Module 2 What’s data science?
2.1 Before class #1
Required external reading for this module: What’s data science? (4,660 words, approx. 20 minutes of reading time)
Watch the YouTube video Angry Hiring Manager Panel from 10:18 to 16:48 (6.5 minutes) and list the skills they mention as important to have in a data science position.
Fill out Survey 1 (10 min)
2.2 What’s data science?
Data science is one of the fields with the highest demand, with prospects of increased demand for the next decade (Kross et al. 2020; Hadavand, Gooding, and Leek 2018). Interestingly, the data scientist title was invented in 2008, and the median base salary for a data scientist surpassed $100,000 in the United States in 2019 (Robinson and Nolis 2020).
CHALLENGE
Based on your own experience and on your reading for this module, in your groups discuss the following question:
- What is data science?
2.3 What does a data scientist do?
Data science is an interdisciplinary field, and as such data scientists hold jobs with a broad range of skills, from statistics to communication. A quick search for data science jobs reveals this long list of skills.

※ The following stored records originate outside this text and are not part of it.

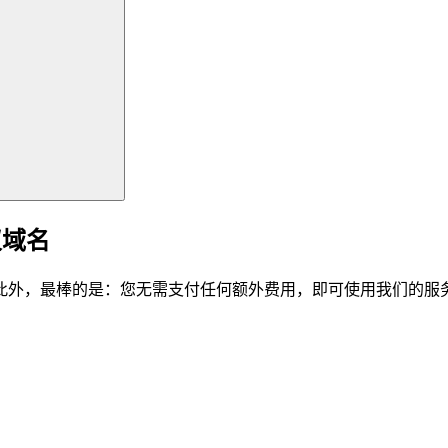
仪域名
此外，最棒的是：您无需支付任何额外费用，即可使用我们的服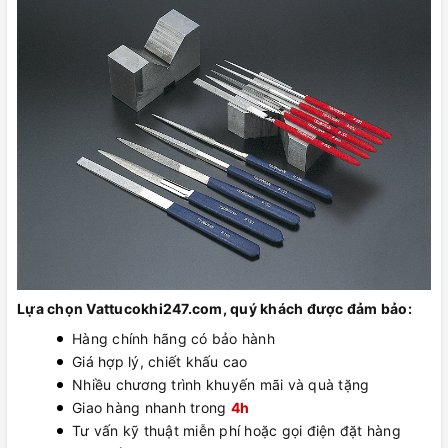
Lựa chọn Vattucokhi247.com, quý khách được đảm bảo:
Hàng chính hãng có bảo hành
Giá hợp lý, chiết khấu cao
Nhiều chương trình khuyến mãi và quà tặng
Giao hàng nhanh trong
4h
Tư vấn kỹ thuật miễn phí hoặc gọi điện đặt hàng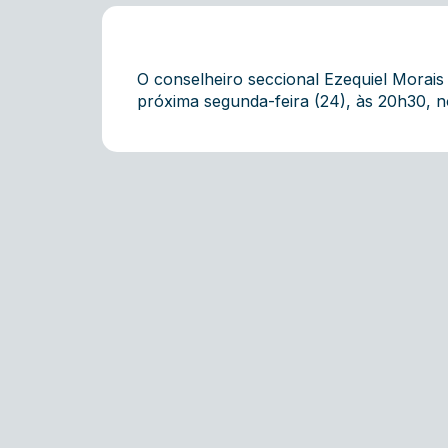
O conselheiro seccional Ezequiel Morais 
próxima segunda-feira (24), às 20h30, no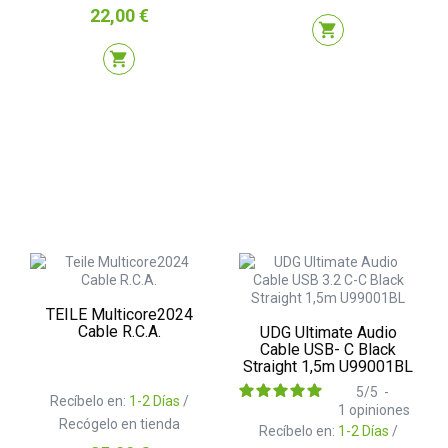
Precio
22,00 €
shopping_cart
shopping_cart
TEILE Multicore2024
Cable R.C.A.
UDG Ultimate Audio
Cable USB- C Black
Straight 1,5m U99001BL
5
/
5
-
Recíbelo en:
1-2 Días
/
1
opiniones
Recógelo en tienda
Recíbelo en:
1-2 Días
/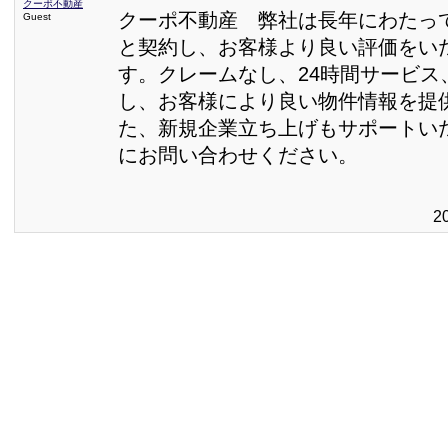
クーポ不動産
クーポ不動産 弊社は長年にわたっ
Guest
と契約し、お客様より良い評価をい
す。クレームなし、24時間サービス
し、お客様により良い物件情報を提
た、新規企業立ち上げもサポートい
にお問い合わせください。
2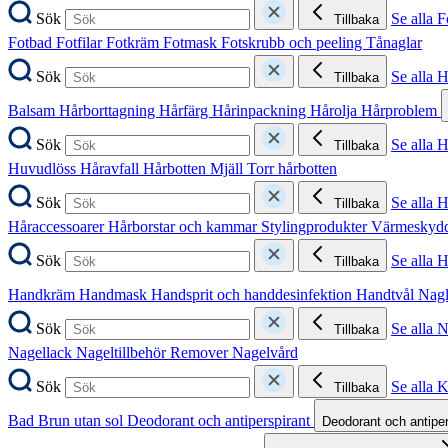
Sök
Se alla F
Tillbaka
Fotbad
Fotfilar
Fotkräm
Fotmask
Fotskrubb och peeling
Tånaglar
Sök
Se alla 
Tillbaka
Balsam
Hårborttagning
Hårfärg
Hårinpackning
Hårolja
Hårproblem
Sök
Se alla 
Tillbaka
Huvudlöss
Håravfall
Hårbotten
Mjäll
Torr hårbotten
Sök
Se alla H
Tillbaka
Håraccessoarer
Hårborstar och kammar
Stylingprodukter
Värmeskyd
Sök
Se alla 
Tillbaka
Handkräm
Handmask
Handsprit och handdesinfektion
Handtvål
Nag
Sök
Se alla 
Tillbaka
Nagellack
Nageltillbehör
Remover
Nagelvård
Sök
Se alla 
Tillbaka
Bad
Brun utan sol
Deodorant och antiperspirant
Deodorant och antipe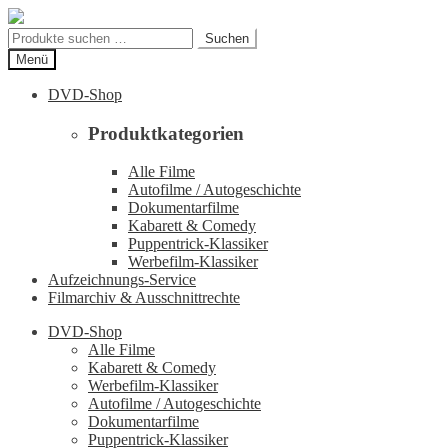
Zur
Zum
Navigation
Inhalt
Suchen
Suchen
springen
springen
nach:
Menü
DVD-Shop
Produktkategorien
Alle Filme
Autofilme / Autogeschichte
Dokumentarfilme
Kabarett & Comedy
Puppentrick-Klassiker
Werbefilm-Klassiker
Aufzeichnungs-Service
Filmarchiv & Ausschnittrechte
DVD-Shop
Alle Filme
Kabarett & Comedy
Werbefilm-Klassiker
Autofilme / Autogeschichte
Dokumentarfilme
Puppentrick-Klassiker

However, no single data scientist has all skills listed for different data science jobs. Instead, each data scientist specializes in different skills (Robinson and Nolis 2020).
CHALLENGE
Make a list of skills listed on data science job announcements and in the video you just watched. Based on these, discuss the following questions in your group:
Which skills do you already have? At what level of proficiency?

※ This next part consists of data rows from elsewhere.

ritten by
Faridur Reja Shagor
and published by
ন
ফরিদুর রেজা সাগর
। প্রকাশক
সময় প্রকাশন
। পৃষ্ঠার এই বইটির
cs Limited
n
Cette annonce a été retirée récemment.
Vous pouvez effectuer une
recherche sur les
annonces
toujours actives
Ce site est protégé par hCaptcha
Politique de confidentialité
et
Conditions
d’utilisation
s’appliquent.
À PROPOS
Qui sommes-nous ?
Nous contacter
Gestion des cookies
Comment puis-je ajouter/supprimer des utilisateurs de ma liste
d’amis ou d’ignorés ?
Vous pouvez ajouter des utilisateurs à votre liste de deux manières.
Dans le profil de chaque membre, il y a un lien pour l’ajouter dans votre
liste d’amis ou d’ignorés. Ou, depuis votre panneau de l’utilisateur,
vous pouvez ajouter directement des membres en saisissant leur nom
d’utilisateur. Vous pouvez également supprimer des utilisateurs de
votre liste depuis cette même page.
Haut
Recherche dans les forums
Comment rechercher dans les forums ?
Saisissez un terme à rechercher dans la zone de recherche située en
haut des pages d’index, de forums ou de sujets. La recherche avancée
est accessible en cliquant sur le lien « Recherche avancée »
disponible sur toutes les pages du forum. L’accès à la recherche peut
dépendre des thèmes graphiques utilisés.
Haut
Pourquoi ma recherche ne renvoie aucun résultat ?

Which skills are you interested in developing further?
Based on the skills you already have, and the skills you want to acquire, what type of job in data science would you be interested in?
2.4 Data Science Workflow
The basic data science workflow involve three main parts:
The Question: Form the question you want to answer. Many times you will be given a question, and you have to “translate” it so you can answer it with your data analysis.
Data Acquisition: data file, database, or web API
Data Wrangling: import + tidy data + transform (Grolemund and Wickham 2018)
Data Exploration: transform + visualize + model + repeat (Grolemund and Wickham 2018)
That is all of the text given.